ETL jobs also have a resource level access control on top on them. To access certain functionality access to all attached resource should be independently present.
The details for the levels of access control can be viewed in the visual below:

Access Control

Query View in Jobs

  • Using boto3 S3-Athena client : User can use below script to query view in jobs. Here, in Amorphic context, the database_name refers to the domain and the view_name refers to the dataset(of type view). The output of the query will be stored in the specified S3 bucket path.
import sys
from pyspark.context import SparkContext
from awsglue.context import GlueContext
from awsglue.utils import getResolvedOptions
import boto3

# Initialize GlueContext and SparkContext
args = getResolvedOptions(sys.argv, ['JOB_NAME'])
sc = SparkContext()
glueContext = GlueContext(sc)
spark = glueContext.spark_session

# Athena query execution
athena_client = boto3.client('athena')

# Athena query details
query = "SELECT * FROM database_name.view_name LIMIT 10;"
database = database_name
output_s3_path = "s3://{athena_bucket_name}/glue-etl/{resourceid}"

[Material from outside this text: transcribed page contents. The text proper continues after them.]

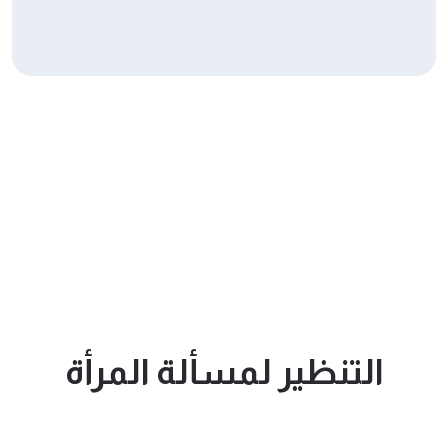
التنظير لمسألة المرأة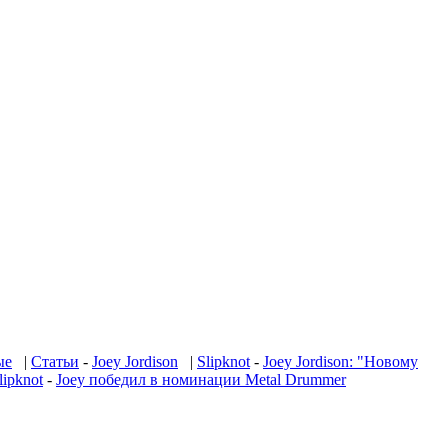
ые
|
Статьи
-
Joey Jordison
|
Slipknot
-
Joey Jordison: "Новому
lipknot
-
Joey победил в номинации Metal Drummer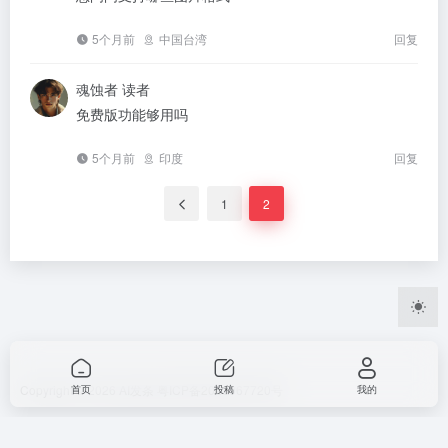
5个月前
中国台湾
回复
魂蚀者
读者
免费版功能够用吗
5个月前
印度
回复
1
2
Copyright © 2026
AI发条
粤ICP备2023067720号
首页
投稿
我的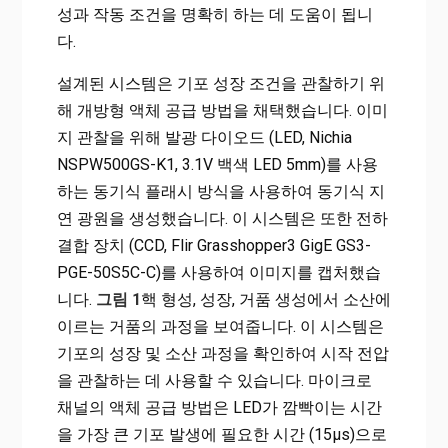
성과 작동 조건을 명확히 하는 데 도움이 됩니
다.
설계된 시스템은 기포 성장 조건을 관찰하기 위
해 개방형 액체 공급 방법을 채택했습니다. 이미
지 관찰을 위해 발광 다이오드 (LED, Nichia
NSPW500GS-K1, 3.1V 백색 LED 5mm)를 사용
하는 동기식 플래시 방식을 사용하여 동기식 지
연 광원을 생성했습니다. 이 시스템은 또한 전하
결합 장치 (CCD, Flir Grasshopper3 GigE GS3-
PGE-50S5C-C)를 사용하여 이미지를 캡처했습
니다.
그림
1
핵 형성, 성장, 거품 생성에서 소산에
이르는 거품의 과정을 보여줍니다. 이 시스템은
기포의 성장 및 소산 과정을 확인하여 시작 전압
을 관찰하는 데 사용할 수 있습니다. 마이크로
채널의 액체 공급 방법은 LED가 깜빡이는 시간
을 가장 큰 기포 발생에 필요한 시간 (15μs)으로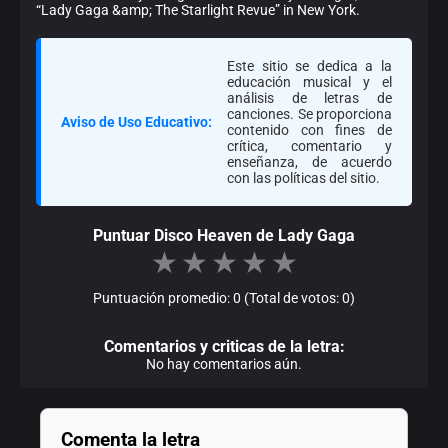
“Lady Gaga &amp; The Starlight Revue” in New York.
Este sitio se dedica a la
educación musical y el
análisis de letras de
canciones. Se proporciona
Aviso de Uso Educativo:
contenido con fines de
crítica, comentario y
enseñanza, de acuerdo
con las políticas del sitio.
Puntuar Disco Heaven de Lady Gaga
★
★
★
★
★
Puntuación promedio: 0 (Total de votos: 0)
Comentarios y criticas de la letra:
No hay comentarios aún.
Comenta la letra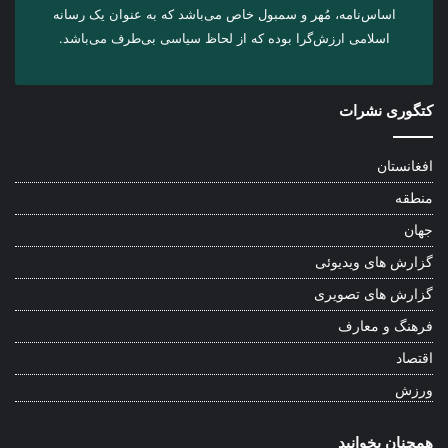
اساس‌نامه، مُهر و سمبول خاص می‌باشد که به عنوان یک رسانه
اسلامی ارزش‌گرا بوده که از لحاظ سیاسی بی‌طرف می‌باشد.
کتگوری نشرات
افغانستان
منطقه
جهان
گزارش های ویدیوئی
گزارش های تصویری
فرهنگ و معارف
اقتصاد
ورزش
همچنان بخوانید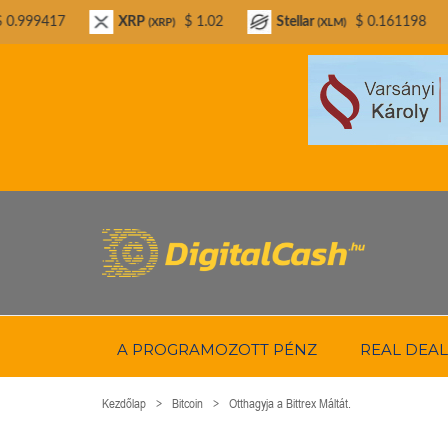
XRP
$ 1.02
Stellar
$ 0.161198
Bitcoin 
(XRP)
(XLM)
A PROGRAMOZOTT PÉNZ
REAL DEAL
Kezdőlap
Bitcoin
Otthagyja a Bittrex Máltát.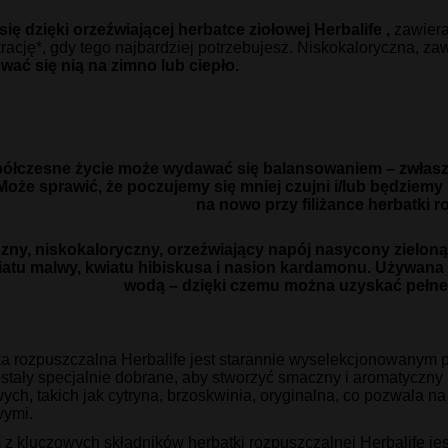
ię dzięki orzeźwiającej herbatce ziołowej Herbalife ,
zawiera
rację*, gdy tego najbardziej potrzebujesz. Niskokaloryczna, zaw
wać się nią na zimno lub ciepło.
ółczesne życie może wydawać się balansowaniem – zwłaszcz
Może sprawić, że poczujemy się mniej czujni i/lub będziemy
na nowo przy filiżance herbatki r
zny, niskokaloryczny, orzeźwiający napój nasycony zielon
iatu malwy, kwiatu hibiskusa i nasion kardamonu. Używana 
wodą – dzięki czemu można uzyskać pełne 
a rozpuszczalna Herbalife jest starannie wyselekcjonowanym po
ostały specjalnie dobrane, aby stworzyć smaczny i aromatyczny
ch, takich jak cytryna, brzoskwinia, oryginalna, co pozwala n
ymi.
z kluczowych składników herbatki rozpuszczalnej Herbalife jest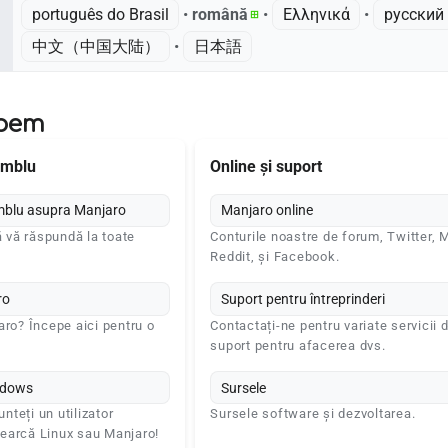
português do Brasil
• ‎
română
• ‎
Ελληνικά
• ‎
русский
中文（中国大陆）‎
• ‎
日本語
epem
amblu
Online și suport
mblu asupra Manjaro
Manjaro online
ă vă răspundă la toate
Conturile noastre de forum, Twitter, M
Reddit, și Facebook.
ro
Suport pentru întreprinderi
aro? Începe aici pentru o
Contactați-ne pentru variate servicii 
suport pentru afacerea dvs.
ndows
Sursele
unteți un utilizator
Sursele software și dezvoltarea.
earcă Linux sau Manjaro!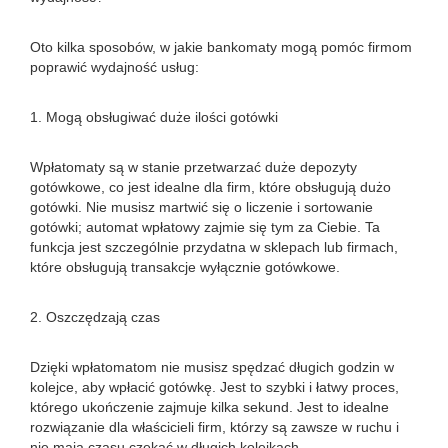
Oto kilka sposobów, w jakie bankomaty mogą pomóc firmom
poprawić wydajność usług:
1. Mogą obsługiwać duże ilości gotówki
Wpłatomaty są w stanie przetwarzać duże depozyty
gotówkowe, co jest idealne dla firm, które obsługują dużo
gotówki. Nie musisz martwić się o liczenie i sortowanie
gotówki; automat wpłatowy zajmie się tym za Ciebie. Ta
funkcja jest szczególnie przydatna w sklepach lub firmach,
które obsługują transakcje wyłącznie gotówkowe.
2. Oszczędzają czas
Dzięki wpłatomatom nie musisz spędzać długich godzin w
kolejce, aby wpłacić gotówkę. Jest to szybki i łatwy proces,
którego ukończenie zajmuje kilka sekund. Jest to idealne
rozwiązanie dla właścicieli firm, którzy są zawsze w ruchu i
nie mają czasu czekać w długich kolejkach.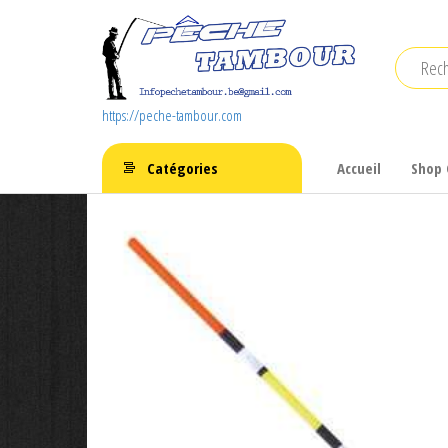
Aller
au
contenu
https://peche-tambour.com
Catégories
Accueil
Shop 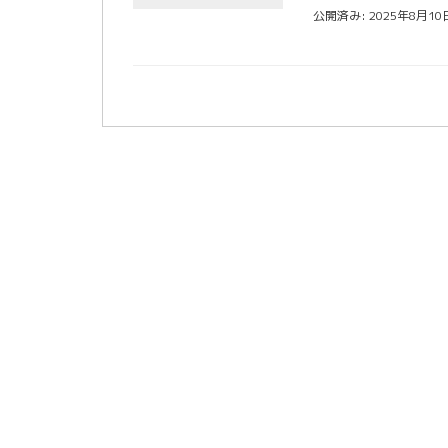
公開済み: 2025年8月10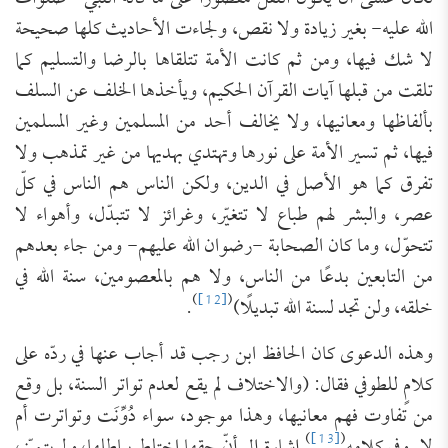
الله عليه- بغير زيادة ولا نقص، ولجاءت الأحاديث كلها صحيحة
لا شك فيها، ومن ثم كانت الأمة تتلقاها بالرضا والتسليم كما
تلقت من قبلها آيات القرآن الحكيم، ويأخذها الخلف عن السلف
بألفاظها ومعانيها، ولا يخالف أحد من المسلمين وغير المسلمين
فيها، ثم تسير الأمة على نورها وتهتدي بهديها من غير تمذهب ولا
تفرق كما هو الأصل في الدين، ولكن الناس هم الناس في كلّ
عصر، والبشر لهم طباع لا تتغيّر، وغرائز لا تتبدّل، وأهواء لا
تتحوّل، وما كان الصحابة -رضوان الله عليهم- ومن جاء بعدهم
من التابعين بدعًا من الناس، ولا هم بالمعصومين، سنة الله في
)
[12]
(
خلقه، ولن تجد لسنة الله تبديلًا)
.
وهذه الدعوى كان الحافظ ابن رجب قد أجاب عنها في ردّه على
كلامٍ للطوفي فقال: (والاختلاف لم يقع لعدم تواتر السنة، بل وقع
من تفاوت فهم معانيها، وهذا موجود، سواء دُوِّنَت وتواترت أم
)
[13]
(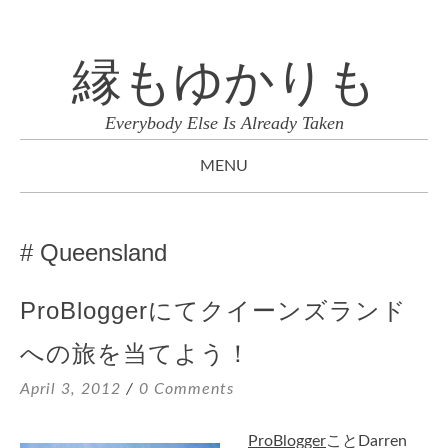
縁もゆかりも
Everybody Else Is Already Taken
MENU
SKIP
TO
Queensland
CONTENT
ProBloggerにてクイーンズランド
への旅を当てよう！
April 3, 2012
0 Comments
ProBlogger
ことDarren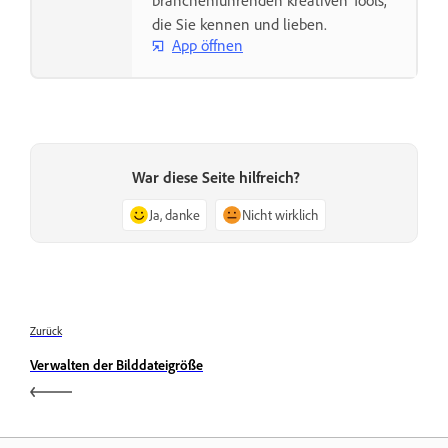
die Sie kennen und lieben.
App öffnen
War diese Seite hilfreich?
Ja, danke
Nicht wirklich
Zurück
Verwalten der Bilddateigröße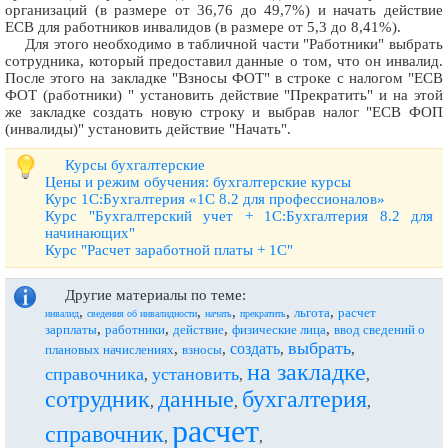
организаций (в размере от 36,76 до 49,7%) и начать действие
ЕСВ для работников инвалидов (в размере от 5,3 до 8,41%).
Для этого необходимо в табличной части "Работники" выбрать
сотрудника, который предоставил данные о том, что он инвалид.
После этого на закладке "Взносы ФОТ" в строке с налогом "ЕСВ
ФОТ (работники) " установить действие "Прекратить" и на этой
же закладке создать новую строку и выбрав налог "ЕСВ ФОП
(инвалиды)" установить действие "Начать".
Курсы бухгалтерские
Цены и режим обучения: бухгалтерские курсы
Курс 1С:Бухгалтерия «1С 8.2 для профессионалов»
Курс "Бухгалтерский учет + 1С:Бухгалтерия 8.2 для
начинающих"
Курс "Расчет заработной платы + 1С"
Другие материалы по теме:
,
,
,
,
,
льгота
расчет
инвалид
сведения об инвалидности
начать
прекратить
,
,
,
,
зарплаты
работники
действие
физические лица
ввод сведений о
выбрать
создать
,
,
,
,
плановых начислениях
взносы
на закладке
справочника
установить
,
,
,
сотрудник
данные
бухгалтерия
,
,
,
расчет
справочник
,
,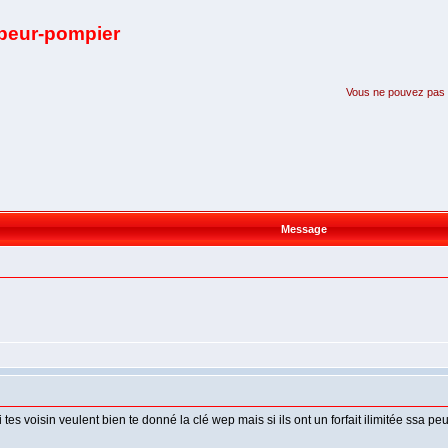
apeur-pompier
Vous ne pouvez pas pa
Message
si tes voisin veulent bien te donné la clé wep mais si ils ont un forfait ilimitée ssa p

# Start Athena query execution
response = athena_client.start_query_execution(
QueryString=query,
QueryExecutionContext={'Database': database},
ResultConfiguration={'OutputLocation': output_s3_path}
)

# Get query execution ID
query_execution_id = response['QueryExecutionId']

# Wait for the query to complete
query_status = athena_client.get_query_execution(QueryExecutionId=query_execution_id)
state = query_status['QueryExecution']['Status']['State']

# Wait for query to complete
while state in ['QUEUED', 'RUNNING']:
query_status = athena_client.get_query_execution(QueryExecutionId=query_execution_id)
state = query_status['QueryExecution']['Status']['State']

# If the query succeeded, read the result from the S3 output location
%% if state == 'SUCCEEDED':
# Fetch the result file path
result_file_path = f"{output_s3_path}{query_execution_id}.csv"

# Read the result into a Spark DataFrame
athena_df = spark.read.csv(result_file_path, header=True)

# Show the result
athena_df.show()

else:
print(f"Athena query failed with state: {state}") %%

Use Case: Connecting to customer system/database from a glue job

Customer has a glue job that needs to connect to a system/database that has a firewall placed in front of it.
In order to establish the connection, the public IP of the source needs to be whitelisted. The public IP required here will be the NATGateway ElasticIP.